At 222, the method includes reverting to the snapshot responsive to a cancellation of the upgrade. In some embodiments, the cancellation is caused by a user. In some embodiments, the cancellation is not caused by a user but by some failure in the upgrade process. Some embodiments include the provision of the user-relevant information to a user interface responsive to the reversion. In some embodiments, the VCI is restarted following the reversion. The cancellation of the upgrade can cause the log corresponding to the execution of the upgrade to be provided to a user interface. With the log, a user can determine what may have gone wrong with the upgrade and can take various actions to cure whatever deficiencies may be present.
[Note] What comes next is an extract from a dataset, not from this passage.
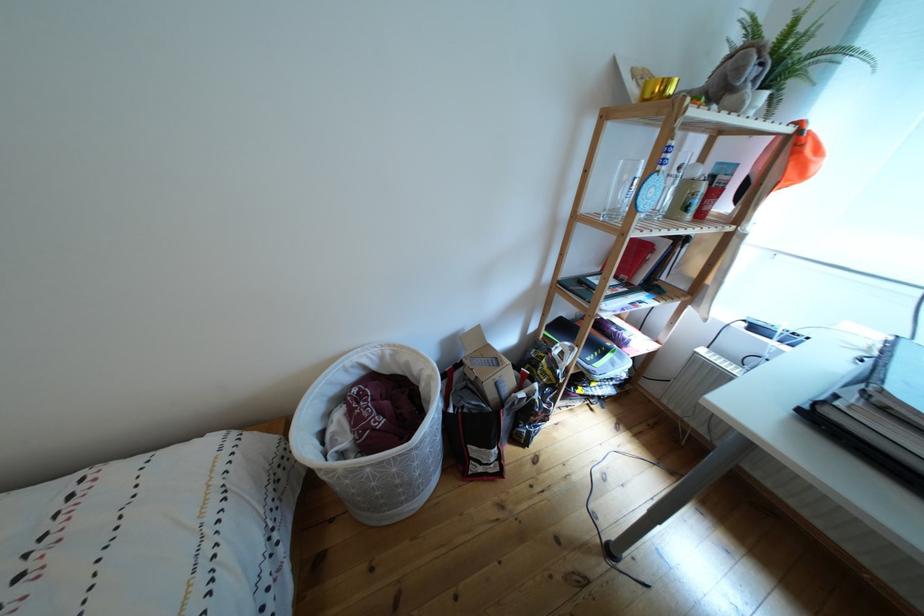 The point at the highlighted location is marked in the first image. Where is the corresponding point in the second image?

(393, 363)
At 224, the method includes re-executing the upgrade of the VCI from the snapshot, wherein re-executing the upgrade includes performing a different plurality of upgrade steps determined based on the information pertaining to the execution of the upgrade. Some embodiments include performing a check for the flag file. If the flag file is present, the upgrade can be re-executed. Stated differently, some embodiments include re-executing the upgrade of the VCI from the snapshot responsive to determining that the flag file is stored in the partition. In some embodiments a cleanup operation may be performed so that a new snapshot can be taken. The re-execution can operate using the knowledge of what may have caused the upgrade to fail because that information was kept in the partition and excluded from the snapshot.
The number of engines can include a combination of hardware and program instructions that is configured to perform a number of functions described herein. The program instructions (e.g., software, firmware, etc.) can be stored in a memory resource (e.g., machine-readable medium) as well as hard-wired program (e.g., logic). Hard-wired program instructions (e.g., logic) can be considered as both program instructions and hardware.
In some embodiments, the snapshot engine 332 can include a combination of hardware and program instructions that is configured to create a snapshot of a virtual computing instance (VCI) in a software-defined datacenter (SDDC) responsive to receiving a request to upgrade the VCI, wherein the snapshot excludes a first predefined storage partition associated with the VCI and a second predefined storage partition associated with the VCI. In some embodiments, the upgrade engine 334 can include a combination of hardware and program instructions that is configured to execute an upgrade of the VCI. The upgrade can include performing a plurality of upgrade steps, storing, in the first partition, self-correction information pertaining to the execution of the upgrade, and storing, in the second partition, user-relevant information pertaining to the execution of the upgrade. In some embodiments, the revert engine 336 can include a combination of hardware and program instructions that is configured to revert to the snapshot responsive to a cancellation of the upgrade. In some embodiments, the re-execution engine 338 can include a combination of hardware and program instructions that is configured to re-execute the upgrade of the VCI from the snapshot, wherein re-executing the upgrade includes performing a different plurality of upgrade steps determined based on the self-correction information pertaining to the execution of the upgrade.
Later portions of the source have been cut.